§ What is required
Beginning at the line containing "碳排放量为0.5-1 kg CO2/kg 铝。改进效果是显著", restate each line of the listing below word for word until the last one has been given.

____ Provided data

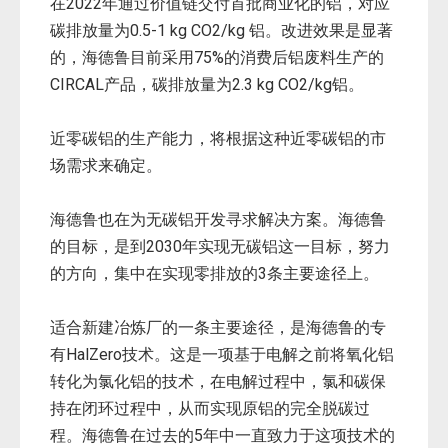
在2022年通过价值链交付首批商业化的铝，对应
碳排放量为0.5-1 kg CO2/kg 铝。改进效果是显著
的，海德鲁目前采用75%的消费后铝废料生产的
CIRCAL产品，碳排放量为2.3 kg CO2/kg铝。
近零碳铝的生产能力，将根据这种近零碳铝的市
场需求来确定。
海德鲁也在为无碳铝开发寻求解决方案。海德鲁
的目标，是到2030年实现无碳铝这一目标，努力
的方向，集中在实现零排放的3条主要途径上。
适合新建冶炼厂的一条主要途径，是海德鲁的专
有HalZero技术。这是一项基于电解之前将氧化铝
转化为氯化铝的技术，在电解过程中，氯和碳保
持在闭环过程中，从而实现原铝的完全脱碳过
程。海德鲁在过去的5年中一直致力于这项技术的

________

§ Output below
碳排放量为0.5-1 kg CO2/kg 铝。改进效果是显著
的，海德鲁目前采用75%的消费后铝废料生产的
CIRCAL产品，碳排放量为2.3 kg CO2/kg铝。
近零碳铝的生产能力，将根据这种近零碳铝的市
场需求来确定。
海德鲁也在为无碳铝开发寻求解决方案。海德鲁
的目标，是到2030年实现无碳铝这一目标，努力
的方向，集中在实现零排放的3条主要途径上。
适合新建冶炼厂的一条主要途径，是海德鲁的专
有HalZero技术。这是一项基于电解之前将氧化铝
转化为氯化铝的技术，在电解过程中，氯和碳保
持在闭环过程中，从而实现原铝的完全脱碳过
程。海德鲁在过去的5年中一直致力于这项技术的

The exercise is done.